The oven was already on and luckily this cake had to be baked at the same temperature and looking at the time left I reckoned this cake would be ready to put in just as the two sponges had to be taken out.
It was another all in one recipe, so into the bowl went some butter, caster sugar, self raising flour, baking powder, milk, a couple of eggs (whoops it said beaten eggs and, as usual I had just cracked them straight into the bowl – hopefully this wouldn’t matter) and lastly the finely grated rind of a lemon. Yep, you’ve guessed as soon as the grater came out of the cupboard there at my feet was the dog – only to be disappointed that it was lemon (which makes him sneeze) and not cheese, so he soon wandered off again.
Had to have a quick look at the Cappuccino Cakes as the timer was going off. Not quite ready, so it was set for another five minutes
Once all the ingredients had been added Mary says to beat the mixture for two minutes until well blended. Looking at my timer for the Cappuccino Cake I saw that they needed 3 more minutes so I used this as a guide for my two minutes of beating. One minutes to go until the cakes came out of the oven so the mixture was turned into the tin and the top smoothed.
What perfect timing, I couldn’t have planned it if I had tried – the timer was going off again and the sponge cakes looked perfectly cooked, so they were removed from the oven and the lemon cake popped in.
35 minutes later I had a look at the cake but it was still soft on top, so I left it for another 5 minutes. Again, I still wasn’t happy that it was cooked so it had another 5 minutes after which time the top was nice and springy to the touch.
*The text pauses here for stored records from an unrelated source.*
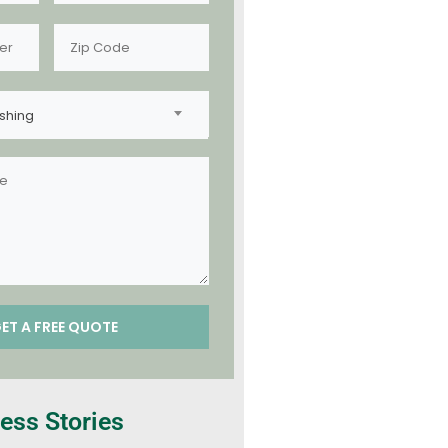
shing
ess Stories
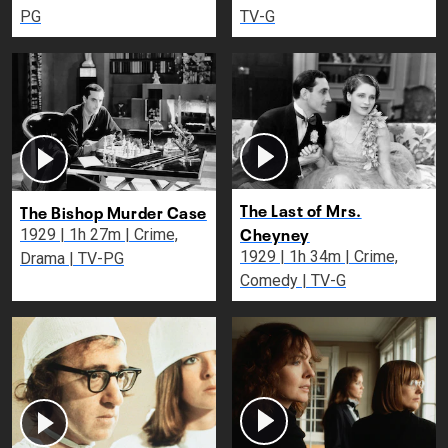
PG
TV-G
The Last of Mrs.
The Bishop Murder Case
Cheyney
1929 | 1h 27m | Crime,
1929 | 1h 34m | Crime,
Drama | TV-PG
Comedy | TV-G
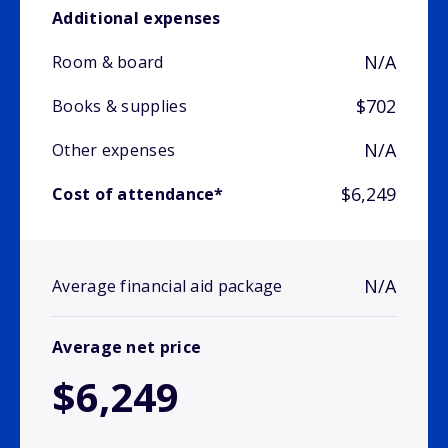
Additional expenses
N/A
Room & board
$702
Books & supplies
N/A
Other expenses
$6,249
Cost of attendance*
N/A
Average financial aid package
Average net price
$6,249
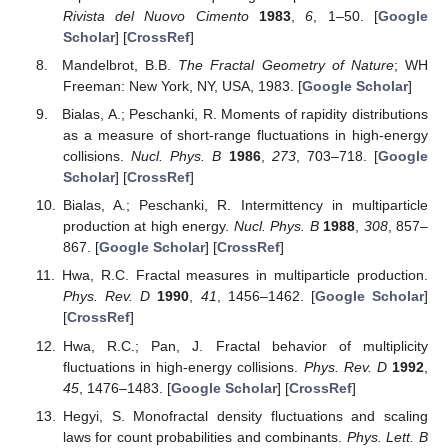
Rivista del Nuovo Cimento
1983
,
6
, 1–50. [
Google
Scholar
] [
CrossRef
]
Mandelbrot, B.B.
The Fractal Geometry of Nature
; WH
Freeman: New York, NY, USA, 1983. [
Google Scholar
]
Bialas, A.; Peschanki, R. Moments of rapidity distributions
as a measure of short-range fluctuations in high-energy
collisions.
Nucl. Phys. B
1986
,
273
, 703–718. [
Google
Scholar
] [
CrossRef
]
Bialas, A.; Peschanki, R. Intermittency in multiparticle
production at high energy.
Nucl. Phys. B
1988
,
308
, 857–
867. [
Google Scholar
] [
CrossRef
]
Hwa, R.C. Fractal measures in multiparticle production.
Phys. Rev. D
1990
,
41
, 1456–1462. [
Google Scholar
]
[
CrossRef
]
Hwa, R.C.; Pan, J. Fractal behavior of multiplicity
fluctuations in high-energy collisions.
Phys. Rev. D
1992
,
45
, 1476–1483. [
Google Scholar
] [
CrossRef
]
Hegyi, S. Monofractal density fluctuations and scaling
laws for count probabilities and combinants.
Phys. Lett. B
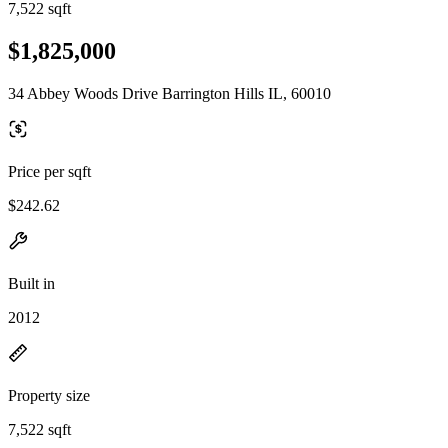
7,522 sqft
$1,825,000
34 Abbey Woods Drive Barrington Hills IL, 60010
Price per sqft
$242.62
Built in
2012
Property size
7,522 sqft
Whist the cake had been finishing off I mixed together some granulated sugar and the juice of one lemon. This was to be the topping for the cake. With the cake removed from the oven, the lemon paste had to be spread over the top immediately. I was a bit worried as it all seemed to be running off the top and settling at the edge of the tin. However, after a couple of minutes the lemon had soaked into the cake and left the sugar on top. It looked lovely.
It was a case now of leaving the cake to cool in the oven and then turning it out. Whilst the others all opted for the Cappuccino Cake for their pudding, I had a slice of this cake and it didn’t disappoint, the cake itself was very light and lemony and the crunchy top was just gorgeous. This one’s for me, I’m not sharing!